1. debugnet_mbuf_reinit() is racy. With netdump we would only populate the mbuf cache when a device was *configured*. Now we populate the cache when the device comes up and if it *supports* debugnet. Thus if we have a driver with multiple devices then each device coming up will cause debugnet_mbuf_reinit() to race between multiple threads while touching the mbufqs. This is easily fixed but leaves more issues. Doing this during driver link up makes sense because we may not configure the device until after panic in ddb with .netdump. 2. dn_buf_import() may overflow an mbuf from the queue with trash_init() on <without INVARIANTS>. If 1 device has jumbo frames, MTU 9000, and the other normal MTU of 1500, the hwm/dn_clsize can become MJUM9BYTES (9216). [This next part may only be a problem for something like mlx4 which has some cached mbufs of its own.
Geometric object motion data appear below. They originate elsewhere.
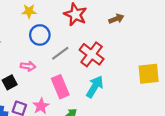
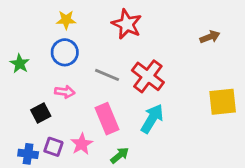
brown arrow: (116, 19) -> (210, 37), moved
blue circle: (40, 35) -> (65, 52), moved
gray line: (60, 53) -> (107, 75), turned 60

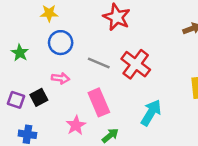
yellow star: (66, 20) -> (49, 13), moved
cyan arrow: (152, 119) -> (151, 113), moved
purple square: (53, 147) -> (16, 100), moved

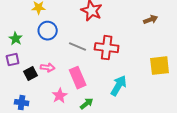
red cross: (136, 64) -> (107, 48), turned -30
pink arrow: (61, 78) -> (48, 68), moved
purple square: (16, 100) -> (13, 60), moved, turned -32

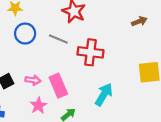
gray line: (78, 47) -> (58, 39), moved
pink arrow: (48, 68) -> (33, 80), moved

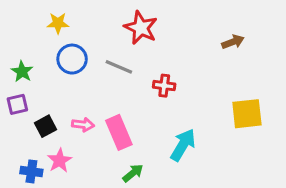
red cross: (90, 52) -> (164, 86), size x0.6
pink star: (38, 106) -> (60, 161), moved

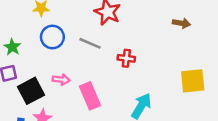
brown arrow: (233, 42) -> (181, 23), turned 30
pink arrow: (83, 125) -> (61, 80), moved
black square: (45, 126) -> (31, 91), size x1.5

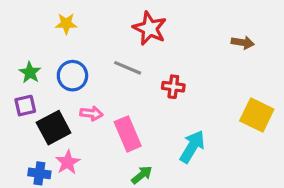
blue circle: (52, 37) -> (72, 76), moved
yellow square: (193, 81) -> (257, 115), turned 32

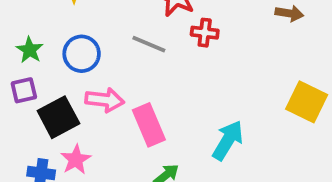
red cross: (173, 87) -> (205, 33), moved
pink arrow: (91, 113) -> (105, 100), size x1.4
This can be seen in mlx4_en_alloc_buf() where it appears to always keep 1 extra mbuf around for each ring. It appears it may use that mbuf at panic time if mlx4_en_alloc_mbuf() fails. The issue I ran into downstream was a very different allocation scenario but the FreeBSD version appears to have a similar issue.] If the device that is used at dump time has an MTU of 1500 it is possible for the device to return a smaller mbuf to the dn_clustq than expected for that zone (vs the high water mark of 9216). When it is removed in dn_buf_import() it has trash_init(9216) ran over it rather than the expected MCLBYTES size.
^Triage: Unsure of specific relevance, but see also src 5a7de2b42caf via 258923 given mlx mention here and mlx, panic, debugnet_mbuf_reinit() and debugnet activation there.
See also base 5a7de2b42caf via bug 258923 apologies.
(In reply to Kubilay Kocak from comment #2) None of this is a recent regression. It is design flaws.